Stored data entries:
· · · · · · ·

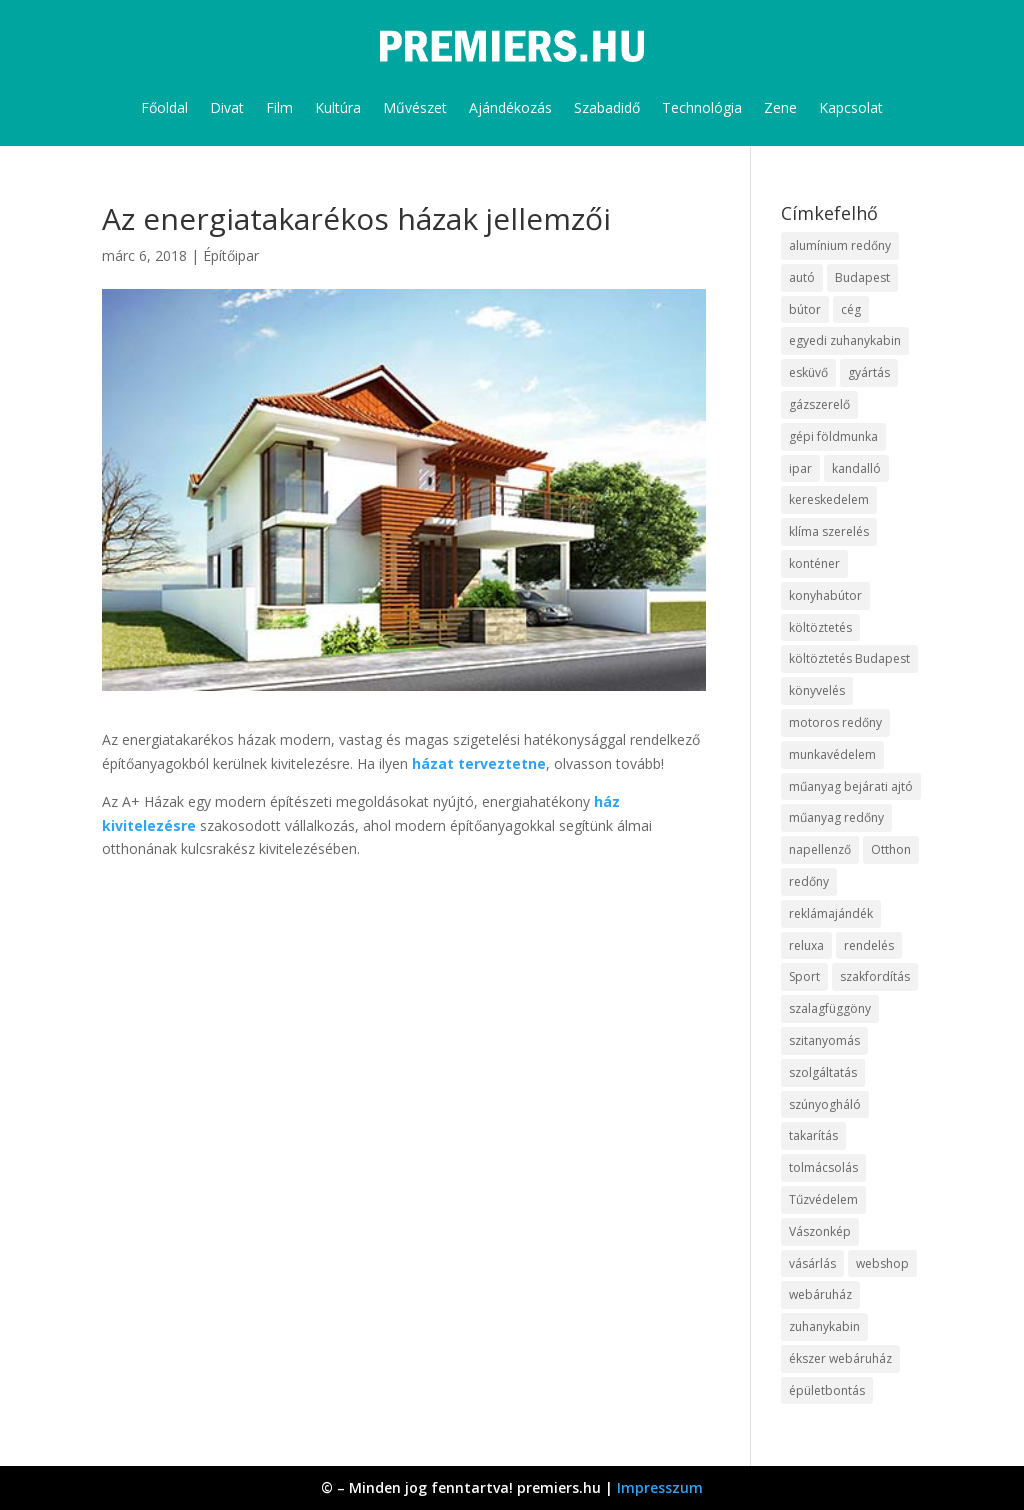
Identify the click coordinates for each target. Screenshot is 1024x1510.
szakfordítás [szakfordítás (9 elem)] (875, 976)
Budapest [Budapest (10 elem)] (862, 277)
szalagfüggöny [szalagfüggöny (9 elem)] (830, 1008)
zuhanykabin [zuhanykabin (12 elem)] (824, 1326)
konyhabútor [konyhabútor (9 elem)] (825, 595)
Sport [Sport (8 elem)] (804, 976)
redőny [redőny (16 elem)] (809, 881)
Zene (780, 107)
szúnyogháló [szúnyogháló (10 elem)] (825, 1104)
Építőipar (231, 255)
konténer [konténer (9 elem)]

· · · · · · ·

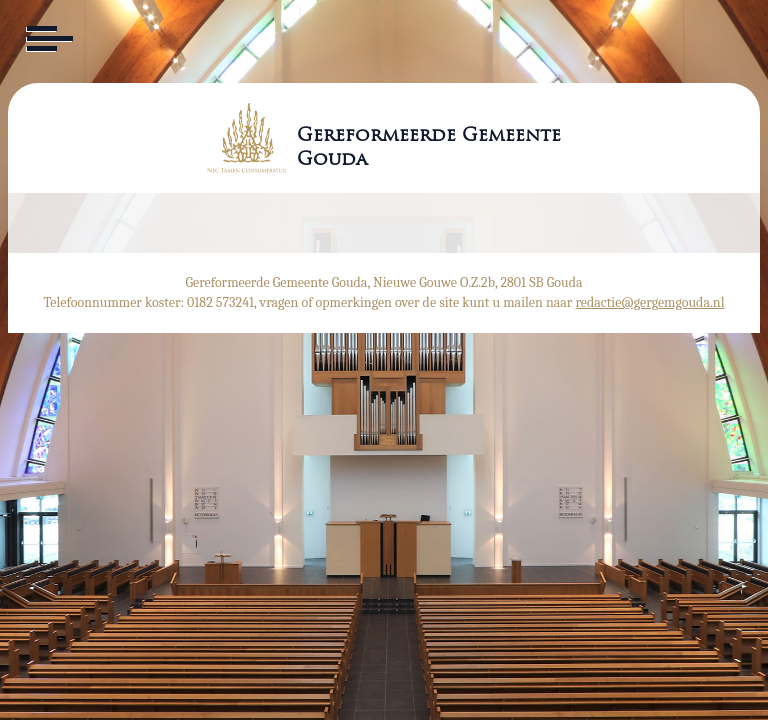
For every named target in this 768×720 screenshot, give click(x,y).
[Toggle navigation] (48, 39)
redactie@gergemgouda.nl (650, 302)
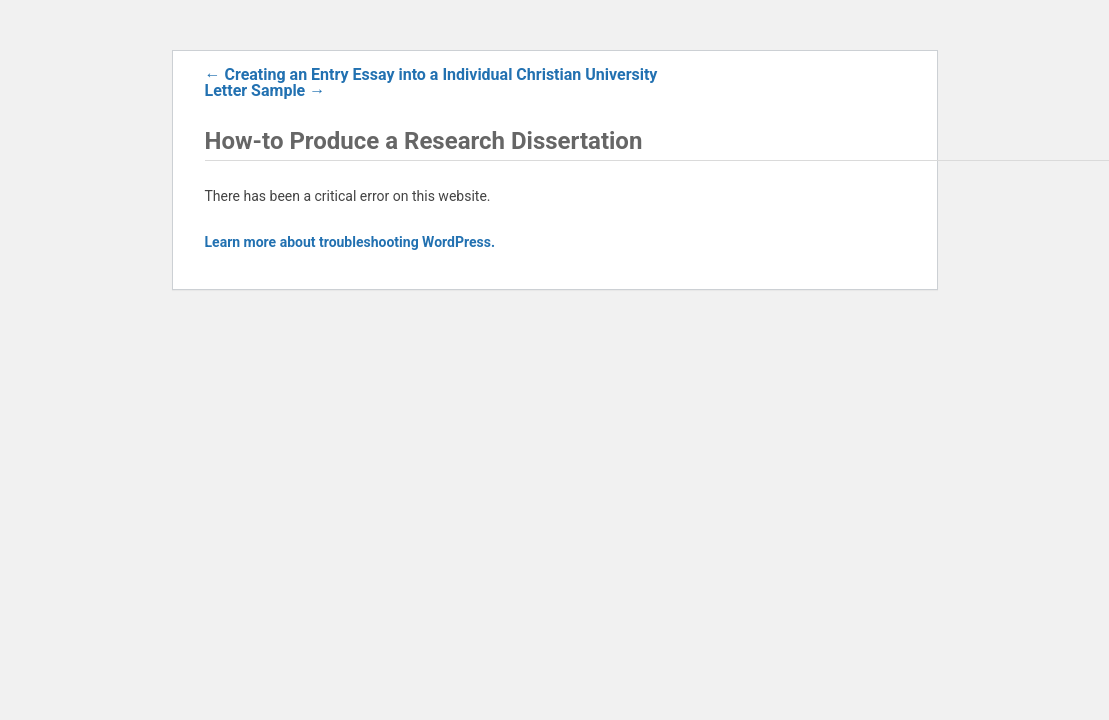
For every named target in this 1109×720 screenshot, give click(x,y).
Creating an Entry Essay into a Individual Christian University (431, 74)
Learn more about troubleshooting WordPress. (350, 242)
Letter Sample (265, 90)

· · · · · · ·

▶ **What the task asks**
Within the data above, the lines from the one with "Sport [Sport (8 elem)] (804, 976)" to the one with "konténer [konténer (9 elem)]" must be repeated exactly; no other line belongs in the answer.

▶ **Result for this exercise**
Sport [Sport (8 elem)] (804, 976)
redőny [redőny (16 elem)] (809, 881)
Zene (780, 107)
szúnyogháló [szúnyogháló (10 elem)] (825, 1104)
Építőipar (231, 255)
konténer [konténer (9 elem)]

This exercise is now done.